(Entries taken from a collection)
——

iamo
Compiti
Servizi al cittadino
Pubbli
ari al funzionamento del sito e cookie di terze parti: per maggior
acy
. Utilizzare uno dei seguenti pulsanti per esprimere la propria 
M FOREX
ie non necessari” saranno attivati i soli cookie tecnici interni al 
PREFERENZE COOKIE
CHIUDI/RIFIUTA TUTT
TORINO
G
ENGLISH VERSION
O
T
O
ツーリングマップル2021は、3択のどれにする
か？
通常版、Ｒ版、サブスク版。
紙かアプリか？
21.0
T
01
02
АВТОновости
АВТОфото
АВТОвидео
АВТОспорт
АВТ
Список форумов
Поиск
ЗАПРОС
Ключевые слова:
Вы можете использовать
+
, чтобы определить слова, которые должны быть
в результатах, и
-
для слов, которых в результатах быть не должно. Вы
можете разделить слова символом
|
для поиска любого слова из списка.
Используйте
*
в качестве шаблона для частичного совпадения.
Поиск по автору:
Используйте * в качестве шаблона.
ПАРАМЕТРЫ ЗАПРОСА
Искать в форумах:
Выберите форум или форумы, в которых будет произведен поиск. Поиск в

——

EXERCISE DESCRIPTION:
Return only what runs from the line containing "ツーリングマップル2021は、3択のどれにする" to the last line of the records above, both ends included, exactly as written.

WORKED SOLUTION:
ツーリングマップル2021は、3択のどれにする
か？
通常版、Ｒ版、サブスク版。
紙かアプリか？
21.0
T
01
02
АВТОновости
АВТОфото
АВТОвидео
АВТОспорт
АВТ
Список форумов
Поиск
ЗАПРОС
Ключевые слова:
Вы можете использовать
+
, чтобы определить слова, которые должны быть
в результатах, и
-
для слов, которых в результатах быть не должно. Вы
можете разделить слова символом
|
для поиска любого слова из списка.
Используйте
*
в качестве шаблона для частичного совпадения.
Поиск по автору:
Используйте * в качестве шаблона.
ПАРАМЕТРЫ ЗАПРОСА
Искать в форумах:
Выберите форум или форумы, в которых будет произведен поиск. Поиск в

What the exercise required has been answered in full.